◆ **Stored data**:
——

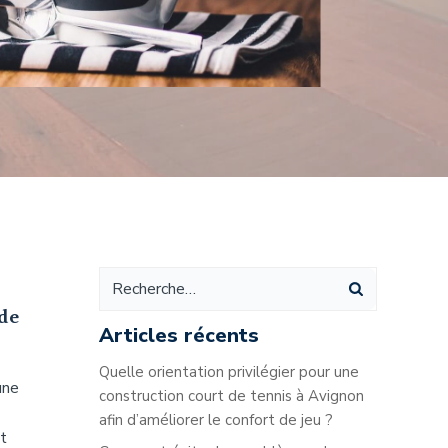
 de
Articles récents
Quelle orientation privilégier pour une
une
construction court de tennis à Avignon
afin d’améliorer le confort de jeu ?
t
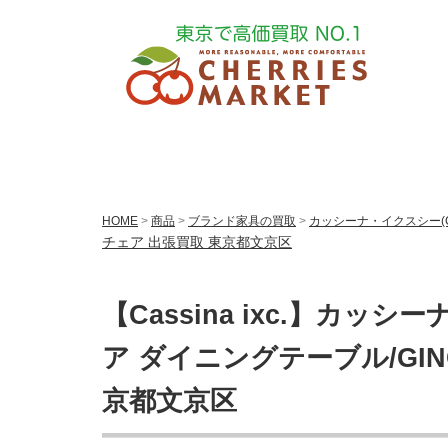
HOME
>
商品
>
ブランド家具の買取
>
カッシーナ・イクスシー(Cas
チェア 出張買取 東京都文京区
【Cassina ixc.】カッ
ア ダイニングテーブル/GIN
京都文京区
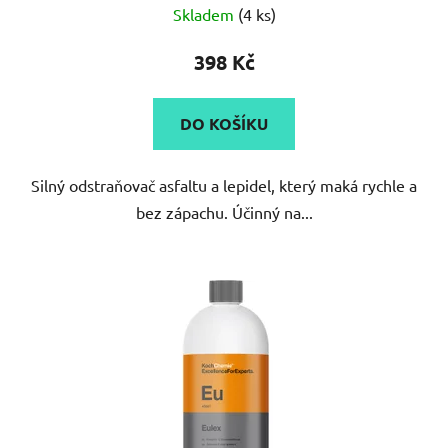
Skladem
(4 ks)
398 Kč
DO KOŠÍKU
Silný odstraňovač asfaltu a lepidel, který maká rychle a
bez zápachu. Účinný na...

——

◆ **What this task involves**: The lines from the one containing "afin d’améliorer le confort de jeu ?" through the last line of the data above are to be transcribed exactly, both included, with all pictures left out.

◆ **Result**:
afin d’améliorer le confort de jeu ?
t
HOME
>
商品
>
ブランド家具の買取
>
カッシーナ・イクスシー(Cas
チェア 出張買取 東京都文京区
【Cassina ixc.】カッ
ア ダイニングテーブル/GIN
京都文京区
Skladem
(4 ks)
398 Kč
DO KOŠÍKU
Silný odstraňovač asfaltu a lepidel, který maká rychle a
bez zápachu. Účinný na...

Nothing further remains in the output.